Figure 3: Qualitative task splits for N=2/N=3 agents; distinct roles and division of labor emerge naturally.
Figure 4: Analysis of agent cooking time, prep-step role assignment, and walking distance splits, highlighting emergent collaborative behaviors.
Implications and Theoretical/Practical Significance
The formulated N-Body Problem pushes video understanding from passive temporal segmentation toward generative simulation of plausible multi-agent collaboration, grounded in explicit physical and logical constraints. The findings quantitatively demonstrate that advanced VLMs—when carefully prompted—can synthesize feasible parallel execution plans from single-user demonstrations, opening new horizons for generalizing from human activity traces.

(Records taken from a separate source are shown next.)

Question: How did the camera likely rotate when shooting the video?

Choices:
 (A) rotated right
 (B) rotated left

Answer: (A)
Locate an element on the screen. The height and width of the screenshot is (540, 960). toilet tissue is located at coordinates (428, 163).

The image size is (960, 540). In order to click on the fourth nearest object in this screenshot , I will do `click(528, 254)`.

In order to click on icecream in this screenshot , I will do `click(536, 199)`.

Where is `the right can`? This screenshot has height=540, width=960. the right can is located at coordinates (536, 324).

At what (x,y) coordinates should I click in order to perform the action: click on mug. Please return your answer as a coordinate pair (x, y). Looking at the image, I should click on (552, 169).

Practically, this enables rapid prototyping for collaborative robotics, digital twins, and task planning agents in environments where annotated multi-agent data is scarce. The methodology is extensible to other structured environments (factory, healthcare, smart home) and robust to long-term, unscripted activities. Theoretically, the work suggests that prompt engineering, not just model training, is a critical bottleneck for unlocking spatial-temporal reasoning capabilities in multimodal foundation models.
Limitations and Future Directions
While the approach yields strong empirical improvements, some challenges remain: precise temporal alignment in multi-agent cooking (e.g., waiting for food), discovery of implicit procedural dependencies, robustness to higher values of N, and intrinsic spatial reasoning in VLMs without spatial prompts. Future research could focus on integrating explicit action graphs, unsupervised discovery of causal structure, or architectural enhancements that directly model agent-object-environment interactions without textual scaffolding. Evaluation techniques for real multi-agent execution (e.g., robotic agents) will be necessary for translation to embodied AI applications.
Figure 5: Speed-up versus collision rate trade-off visualized over diverse methods and spatial prompt variants.
Conclusion
This paper delivers a rigorous framework and empirical validation for the N-Body Problem, showing that with appropriate prompting, current VLMs can infer feasible, efficient multi-agent parallel executions from single-person egocentric video. The combination of new evaluation metrics, constraint-driven prompt engineering, and multi-modal reasoning sets a robust foundation for future research in agentic AI, collaborative planning, and human-centric video understanding (2512.11393).